======== DATA EXTRACT
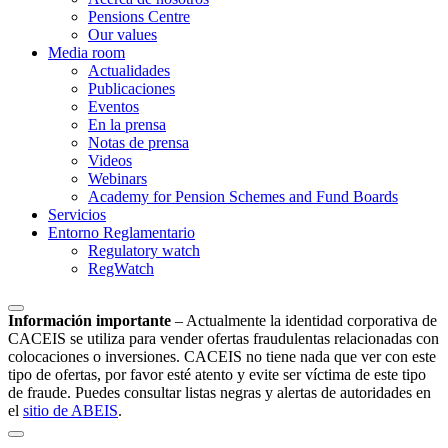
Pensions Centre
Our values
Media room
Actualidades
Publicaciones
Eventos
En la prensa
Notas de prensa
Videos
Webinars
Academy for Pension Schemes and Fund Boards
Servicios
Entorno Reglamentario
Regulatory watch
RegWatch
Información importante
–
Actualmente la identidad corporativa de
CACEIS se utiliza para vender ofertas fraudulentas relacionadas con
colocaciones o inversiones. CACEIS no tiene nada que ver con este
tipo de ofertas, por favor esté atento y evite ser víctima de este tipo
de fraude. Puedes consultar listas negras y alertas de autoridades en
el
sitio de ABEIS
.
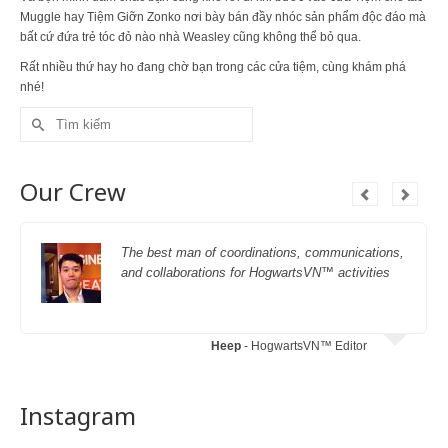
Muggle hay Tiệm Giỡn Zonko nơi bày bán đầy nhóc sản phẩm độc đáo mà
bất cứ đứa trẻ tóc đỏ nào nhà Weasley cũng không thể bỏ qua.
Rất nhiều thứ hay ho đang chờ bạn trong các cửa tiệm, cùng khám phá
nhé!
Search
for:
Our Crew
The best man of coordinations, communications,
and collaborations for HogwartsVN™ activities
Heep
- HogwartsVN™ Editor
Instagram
================
I'd like the data above duplicated exactly, with no pictures included.

## ANSWER BOX
Pensions Centre
Our values
Media room
Actualidades
Publicaciones
Eventos
En la prensa
Notas de prensa
Videos
Webinars
Academy for Pension Schemes and Fund Boards
Servicios
Entorno Reglamentario
Regulatory watch
RegWatch
Información importante
–
Actualmente la identidad corporativa de
CACEIS se utiliza para vender ofertas fraudulentas relacionadas con
colocaciones o inversiones. CACEIS no tiene nada que ver con este
tipo de ofertas, por favor esté atento y evite ser víctima de este tipo
de fraude. Puedes consultar listas negras y alertas de autoridades en
el
sitio de ABEIS
.
Muggle hay Tiệm Giỡn Zonko nơi bày bán đầy nhóc sản phẩm độc đáo mà
bất cứ đứa trẻ tóc đỏ nào nhà Weasley cũng không thể bỏ qua.
Rất nhiều thứ hay ho đang chờ bạn trong các cửa tiệm, cùng khám phá
nhé!
Search
for:
Our Crew
The best man of coordinations, communications,
and collaborations for HogwartsVN™ activities
Heep
- HogwartsVN™ Editor
Instagram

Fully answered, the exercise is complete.